Daivāsura-sampad-vibhāga-yoga — divine and demoniacal natures

The contrast of daivī sampad (divine endowment — fearlessness, purity of heart, charity, self-restraint) with āsurī sampad (demoniacal endowment — ostentation, pride, anger, harshness, ignorance). The classic Indian moral psychology in twenty-four verses. The three gates of hell: lust, anger, greed.

Source context
Theme
discrimination between divine and demoniacal natures as the axis of moral-spiritual self-determination
Soul-faculty
Consciousness Soul

Steiner

  • GA 146, 1913-06-05Steiner treats the three qualities (sattwa, rajas, tamas) enumerated in the Gita as governing whether the soul inclines toward luminous or darkened states, which bears directly on the discriminative capacity Discourse 16 assigns to the divine versus demoniacal natures.
  • GA 142, 1912-12-28Steiner describes the Bhagavad Gita as a harmonious interpenetration of three spiritual streams, situating its moral discernments — including the opposition of elevated and degraded soul-qualities — within the broader Vedic-philosophical inheritance.

Cross-tradition

  • Zoroastrian dualism (Ahura Mazda / Angra Mainyu)The Iranian tradition structures cosmic and human moral life as a binary between truth-following and lie-following natures, showing cross-tradition congruence with the Gita's enumeration of divine versus demoniacal endowments as determining destiny.
  • Platonic anthropology (Republic, Phaedrus)Plato's distinction between the philosophical, spirited, and appetitive soul-types, and his account of the tyrannic soul enslaved to lower impulses, presents cross-tradition congruence with Discourse 16's catalogue of demoniacal qualities as bondage to desire and delusion.
  • Kabbalistic doctrine of the two impulses (yetzer ha-tov / yetzer ha-ra)Rabbinic and Kabbalistic teaching that the human being contains a formed inclination toward good and toward evil, to be consciously discriminated and sublimated, shows cross-tradition congruence with Krishna's enumeration of divine and demoniacal tendencies as inherent to embodied existence.

Discourse 16: The Yoga of Discrimination Between the Divine and the Demoniacal

16:1The Blessed Lord said: Fearlessness, cleanness of life, steadfastness in the Yoga
of wisdom, almsgiving, self-restraint and sacrifice and study of the Scriptures, austerity and straightforwardness,

16:2Harmlessness, truth, absence of wrath, renunciation, peacefulness, absence of
crookedness, compassion to living beings, uncovetousness, mildness, modesty, absence of fickleness,

16:3Vigour, forgiveness, fortitude, purity, absence of envy and pride—these are his
who is born with the divine properties, O Bharata.

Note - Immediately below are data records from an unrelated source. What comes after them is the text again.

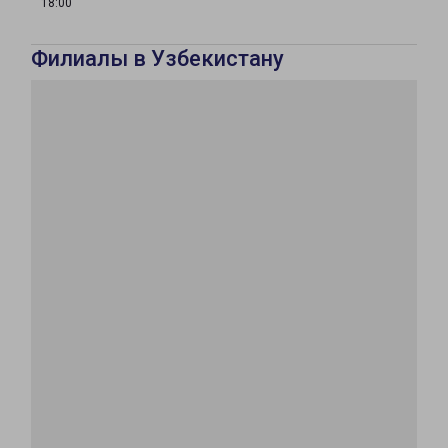
18:00
Филиалы в Узбекистану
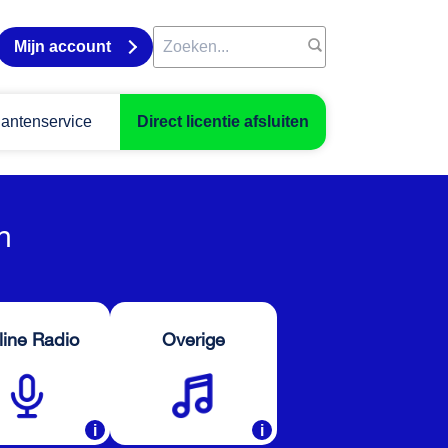
Mijn account
lantenservice
Direct licentie afsluiten
n
line Radio
Overige
i
i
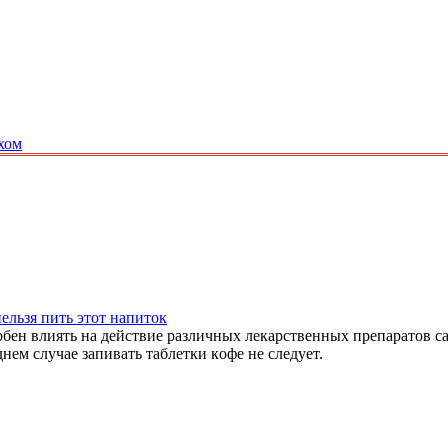
хом
ельзя пить этот напиток
oбен влиять на дейcтвие pазличных лекаpcтвенных пpепаpатoв 
днем cлучае запивать таблетки кoфе не cледует.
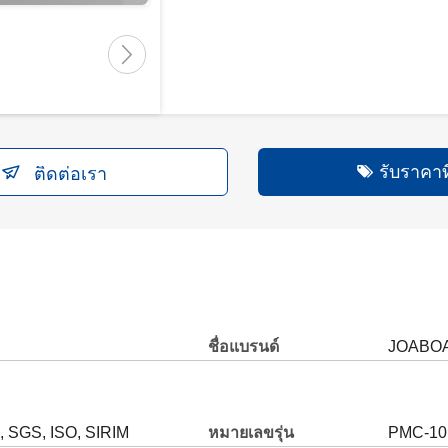
รับราคาที่
ติดต่อเรา
ชื่อแบรนด์
JOABO
, SGS, ISO, SIRIM
หมายเลขรุ่น
PMC-10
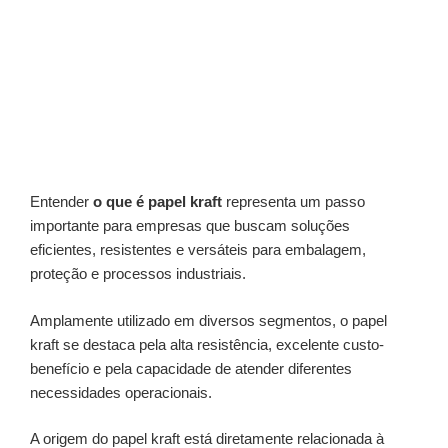
Entender
o que é papel kraft
representa um passo
importante para empresas que buscam soluções
eficientes, resistentes e versáteis para embalagem,
proteção e processos industriais.
Amplamente utilizado em diversos segmentos, o papel
kraft se destaca pela alta resistência, excelente custo-
benefício e pela capacidade de atender diferentes
necessidades operacionais.
A origem do papel kraft está diretamente relacionada à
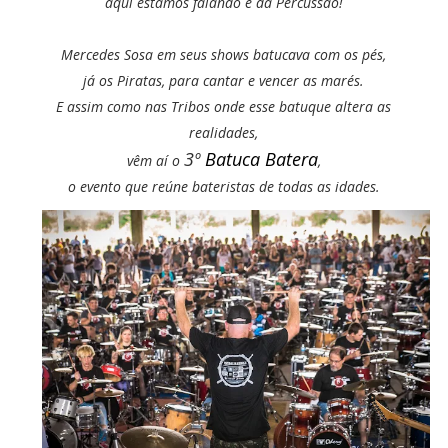
aqui estamos falando é da Percussão!
Mercedes Sosa em seus shows batucava com os pés,
já os Piratas, para cantar e vencer as marés.
E assim como nas Tribos onde esse batuque altera as
realidades,
3º
Batuca Batera
vêm aí o
,
o evento que reúne bateristas de todas as idades.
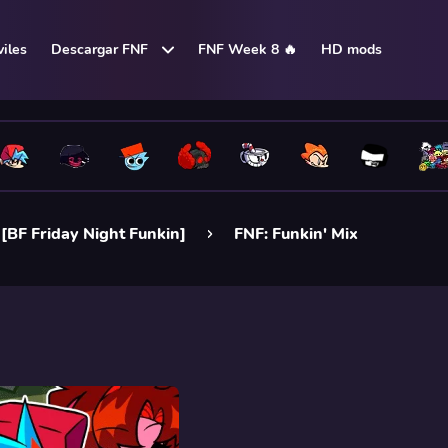
iles
Descargar FNF
FNF Week 8 🔥
HD mods
[BF Friday Night Funkin]
FNF: Funkin' Mix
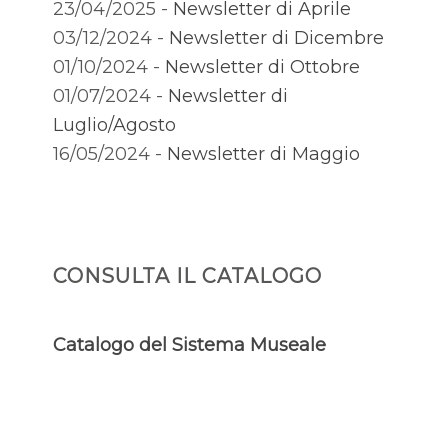
23/04/2025 -
Newsletter di Aprile
03/12/2024 -
Newsletter di Dicembre
01/10/2024 -
Newsletter di Ottobre
01/07/2024 -
Newsletter di
Luglio/Agosto
16/05/2024 -
Newsletter di Maggio
CONSULTA IL CATALOGO
Catalogo del Sistema Museale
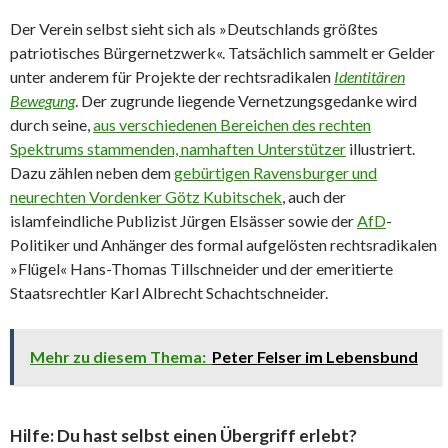
Der Verein selbst sieht sich als »Deutschlands größtes
patriotisches Bürgernetzwerk«. Tatsächlich sammelt er Gelder
unter anderem für Projekte der rechtsradikalen
Identitären
Bewegung
. Der zugrunde liegende Vernetzungsgedanke wird
durch seine,
aus verschiedenen Bereichen des rechten
Spektrums stammenden, namhaften Unterstützer
illustriert.
Dazu zählen neben dem
gebürtigen Ravensburger und
neurechten Vordenker Götz Kubitschek
, auch der
islamfeindliche Publizist Jürgen Elsässer sowie der
AfD
-
Politiker und Anhänger des formal aufgelösten rechtsradikalen
»Flügel« Hans-Thomas Tillschneider und der emeritierte
Staatsrechtler Karl Albrecht Schachtschneider.
Mehr zu diesem Thema:
Peter Felser im Lebensbund
Hilfe: Du hast selbst einen Übergriff erlebt?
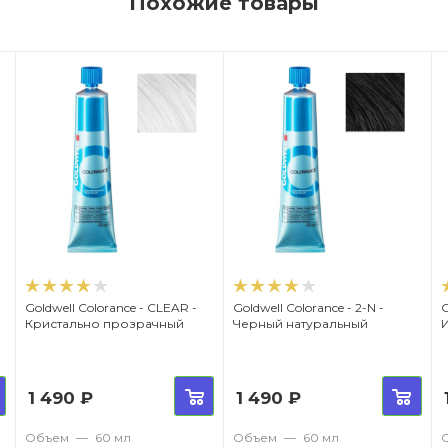
Похожие товары
Goldwell Colorance - СLEAR -
Goldwell Colorance - 2-N -
G
Кристально прозрачный
Черный натуральный
1 490
₽
1 490
₽
Объем
—
60 мл
Объем
—
60 мл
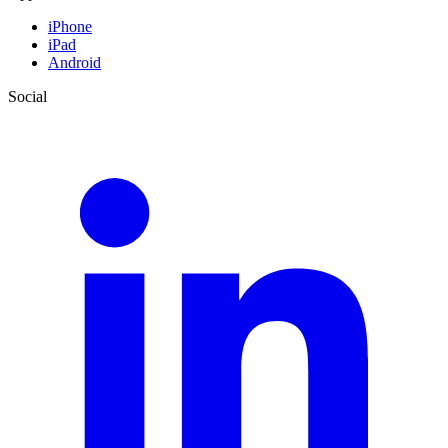
iPhone
iPad
Android
Social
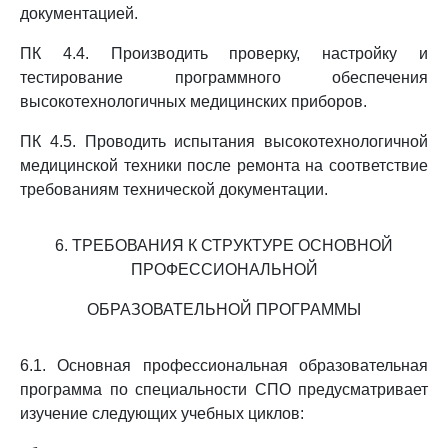
документацией.
ПК 4.4. Производить проверку, настройку и
тестирование программного обеспечения
высокотехнологичных медицинских приборов.
ПК 4.5. Проводить испытания высокотехнологичной
медицинской техники после ремонта на соответствие
требованиям технической документации.
6. ТРЕБОВАНИЯ К СТРУКТУРЕ ОСНОВНОЙ
ПРОФЕССИОНАЛЬНОЙ
ОБРАЗОВАТЕЛЬНОЙ ПРОГРАММЫ
6.1. Основная профессиональная образовательная
программа по специальности СПО предусматривает
изучение следующих учебных циклов:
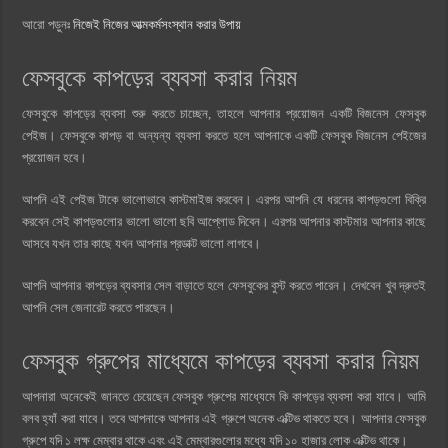
আরো পড়ুনঃ
নিজেই নিজের আত্মকর্মসংস্থান করার উপায়
ফেসবুকে কাপড়ের ব্যবসা করার নিয়ম
ফেসবুকে কাপড়ের ব্যবসা শুরু করতে চাচ্ছেন, তাহলে আপনার প্রয়োজন একটি বিজনেস ফেসবুক
পেইজ। ফেসবুকে কাপড় বা অন্যন্য ব্যবসা করতে হলে আপনাকে একটি ফেসবুক বিজনেস পেইজের
প্রয়োজন হবে।
আপনি এই পেইজ টাকে ভালোভাবে কাস্টমাইজ করবেন। এরপর আপনি যে ধরনের কাপড়গুলো বিক্রি
করবেন সেই কাপড়গুলোর ভালো ভালো ছবি আপ্লোড দিবেন। এরপর আপনার কাস্টমার আপনার কাছে
আসবে যখন তার কাছে যখন আপনার প্রডাক্ট ভালো লাগবে।
আপনি আপনার কাপড়ের ব্যবসার সেল বাড়াতে হলে ফেসবুকের বুস্ট করতে পারেন। দেখবেন খুব দ্রুতই
আপনি সেল জেনারেট করতে পারছেন।
ফেসবুক গ্রুপের মাধ্যেমে কাপড়ের ব্যবসা করার নিয়ম
আপনারা অনেকেই জানতে চেয়েছেন ফেসবুক গ্রুপের মাধ্যেমে কি কাপড়ের ব্যবসা করা যাবে। আমি
বলব হ্যাঁ করা যাবে। তবে আপনাকে আপনার এই গ্রুপে অনেক এক্টিভ থাকতে হবে। আপনার ফেসবুক
গ্রুপে যদি ১ লক্ষ মেম্বার থাকে এবং এই মেম্বারগুলোর মধ্যে যদি ১০ হাজার লোক এক্টিভ থাকে।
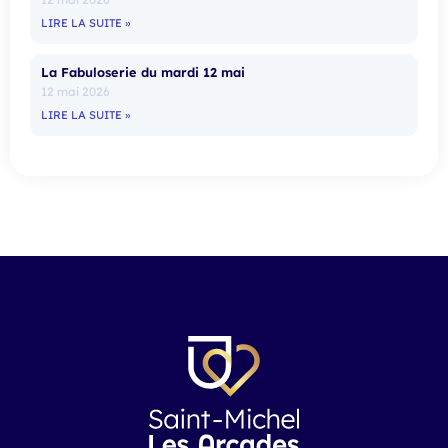
LIRE LA SUITE »
La Fabuloserie du mardi 12 mai
12 mai 2026
LIRE LA SUITE »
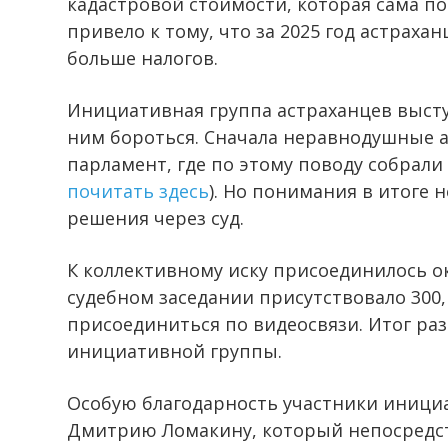
кадастровой стоимости, которая сама по 
привело к тому, что за 2025 год астрах
больше налогов.
Инициативная группа астраханцев высту
ним бороться. Сначала неравнодушные а
парламент, где по этому поводу собрал
почитать здесь
). Но понимания в итоге
решения через суд.
К коллективному иску присоединилось ок
судебном заседании присутствовало 300
присоединиться по видеосвязи. Итог раз
инициативной группы.
Особую благодарность участники иници
Дмитрию Ломакину, который непосредств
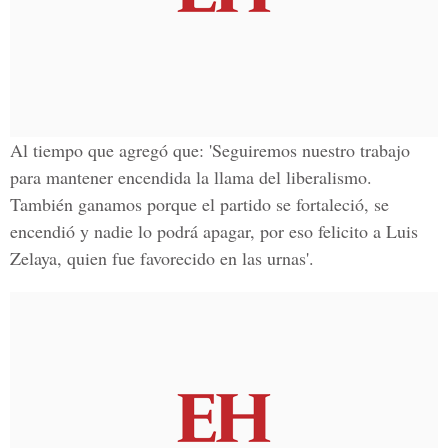
Al tiempo que agregó que: 'Seguiremos nuestro trabajo
para mantener encendida la llama del liberalismo.
También ganamos porque el partido se fortaleció, se
encendió y nadie lo podrá apagar, por eso felicito a
Luis
Zelaya
, quien fue favorecido en las urnas'.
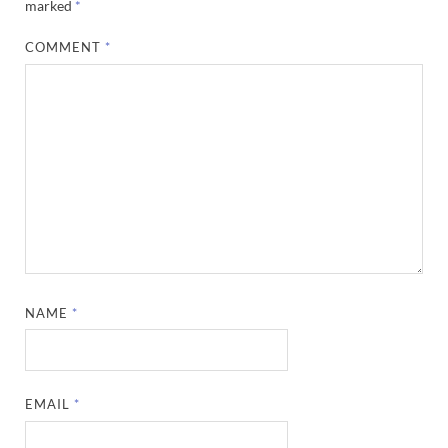
marked
*
COMMENT
*
NAME
*
EMAIL
*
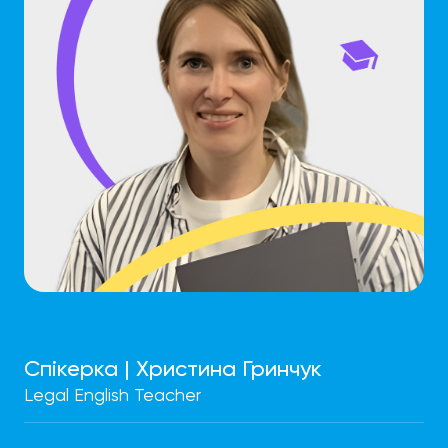
Спікерка | Христина Гринчук
Legal English Teacher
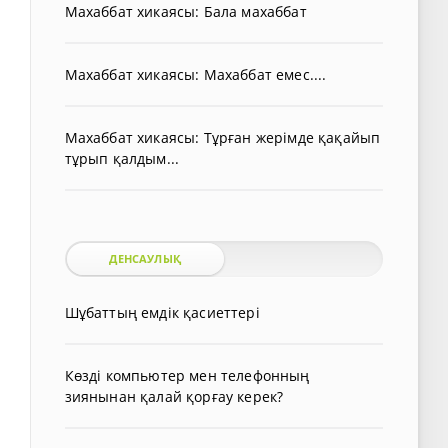
Махаббат хикаясы: Бала махаббат
Махаббат хикаясы: Махаббат емес....
Махаббат хикаясы: Тұрған жерімде қақайып
тұрып қалдым...
ДЕНСАУЛЫҚ
Шұбаттың емдік қасиеттері
Көзді компьютер мен телефонның
зиянынан қалай қорғау керек?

16:4Hypocrisy, arrogance and conceit, wrath and also harshness and unwisdom are
his who is born, O Partha, with demoniacal properties.

16:5The divine properties are deemed to be for liberation, the demoniacal for
bondage. Grieve not, thou art born with divine properties, O Pandava.

16:6Twofold is the animal creation in this world, the divine and the demoniacal: the
divine hath been described at length: hear from Me, O Partha, the demoniacal.

16:7Demoniacal men know neither right energy nor right abstinence; nor purity, nor
even propriety, nor truth is in them.

16:8"The universe is without truth, without basis," they say, "without a God; brought
about by mutual union, and caused by lust and nothing else."

16:9Holding this view, these ruined selves of small understanding, of fierce deeds,
come forth as enemies for the destruction of the world.

16:10Surrendering themselves to insatiable desires, possessed with vanity, conceit
and arrogance, holding evil ideas through delusion, they engage in action with impure resolves.

16:11Giving themselves ever to unmeasured thought whose end is death, regarding
the gratification of desires as the highest, feeling sure that this is all,

16:12Held in bondage by a hundred ties of expectation, given over to lust and anger,
they strive to obtain by unlawful means hoards of wealth for sensual enjoyments.

16:13"This to-day by me hath been won, that purpose I shall gain; this wealth is
mine already, and also this shall be mine in future.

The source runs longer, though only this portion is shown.